Publication Type : Conference Proceedings
Publisher : 2018 9th International Conference on Computing, Communication and Networking Technologies (ICCCNT)
Source : 2018 9th International Conference on Computing, Communication and Networking Technologies (ICCCNT) (2018)
Url : https://ieeexplore.ieee.org/document/8494153
Campus : Coimbatore
School : School of Engineering
Department : Electrical and Electronics
Year : 2018
Abstract : A gearbox and its accessories are a significant component of an electromechanical system and any damage to the gear is likely to be fatal. Data set from a faulty and healthy gearbox are obtained and the gear faults namely gear tooth damage, bearing damage in gearbox and lubrication drain are investigated by analyzing the motor's current and voltage signature.

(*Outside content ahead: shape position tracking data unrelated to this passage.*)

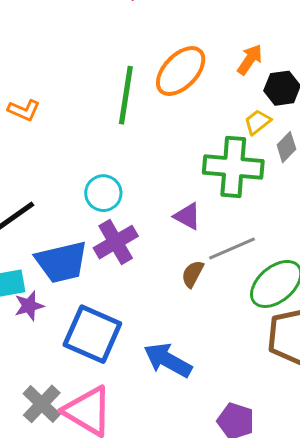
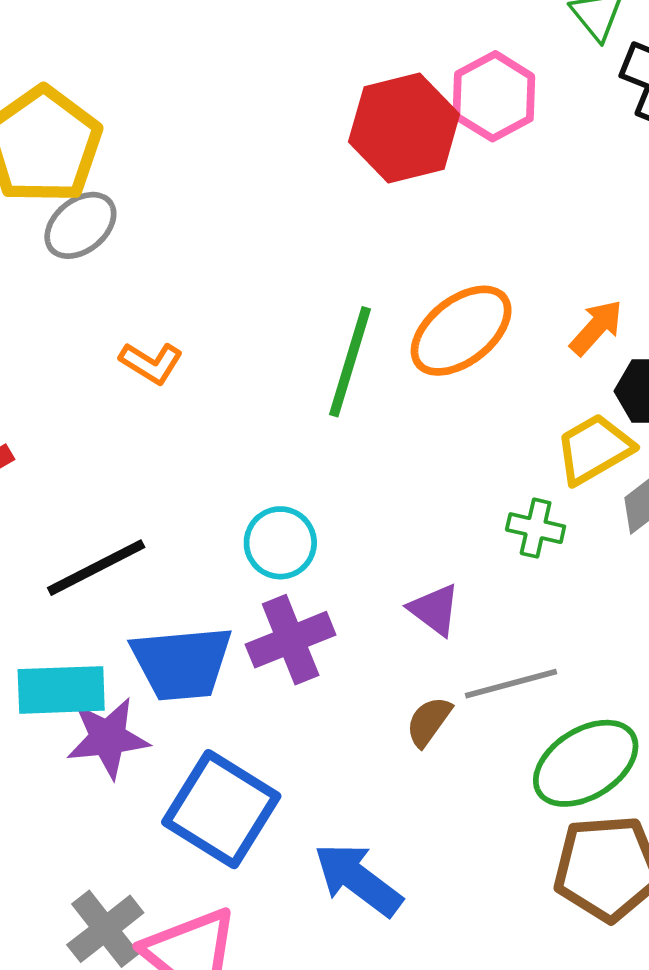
yellow trapezoid: (258, 122) -> (594, 449), size x1.5
green cross: (233, 167) -> (536, 528), size x0.5
purple star: (29, 306) -> (108, 738), size x1.4

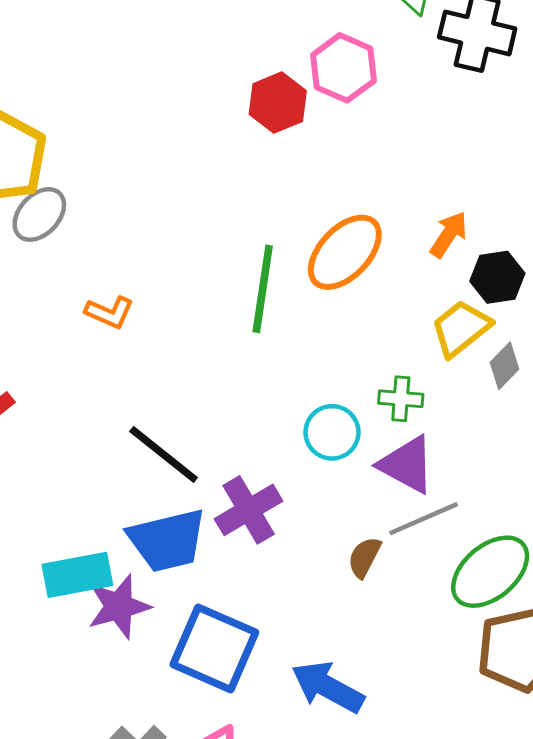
red hexagon: (404, 128) -> (278, 103), size x0.7
green cross: (536, 528) -> (401, 399), moved
cyan circle: (280, 543) -> (332, 432), moved
black line: (96, 568) -> (164, 455), moved, turned 74
purple triangle: (434, 610) -> (407, 465), moved, size x1.4

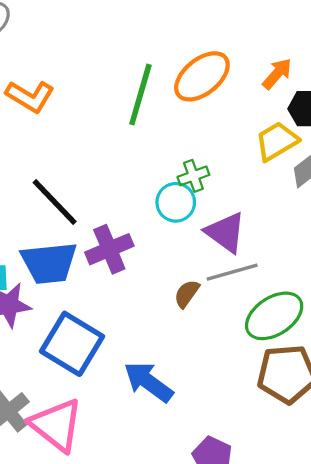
orange L-shape: (110, 312) -> (30, 96), size x1.4
green cross: (401, 399) -> (193, 176), moved, turned -32

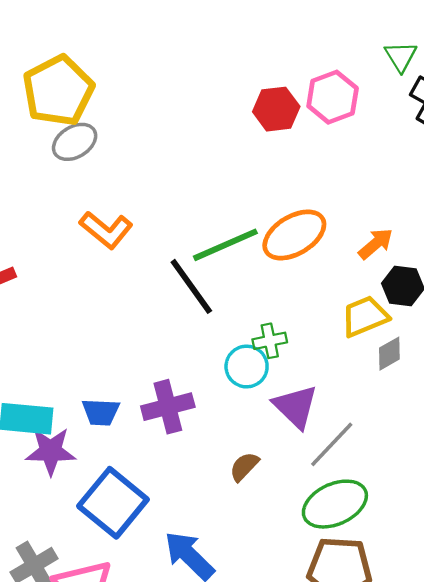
green line: (140, 94) -> (225, 245), turned 42
black line: (55, 202) -> (191, 286), moved
blue trapezoid: (49, 263) -> (101, 412), size x0.6
gray line: (232, 272) -> (332, 444), moved, turned -39

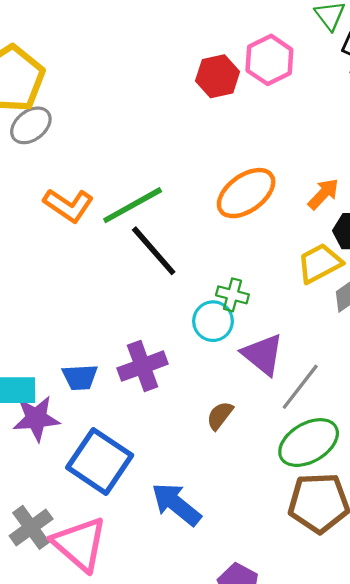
green line: (225, 245) -> (133, 205), moved
green cross: (270, 341) -> (232, 295), turned 32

A comparison between the conventional vibrational analysis and motor electrical signature analysis (MESA) is carried out using two specific machine-learning algorithms-Decision Tree Algorithm and Support Vector Machine (SVM) algorithm. It is observed that MESA is more accurate than the Vibrational analysis and SVM is a better classifier compared to decision tree. Both single and multiple faults are examined and SVM stands out for multiple fault detection in gear box.
Cite this Research Publication : S. Vigneshkumar, Vignesh K. Shankar, Prakash N. Krishna, and Supriya P., “Fault Detection in Gearbox Using Motor Electrical Signature Analysis”, 2018 9th International Conference on Computing, Communication and Networking Technologies (ICCCNT). 2018.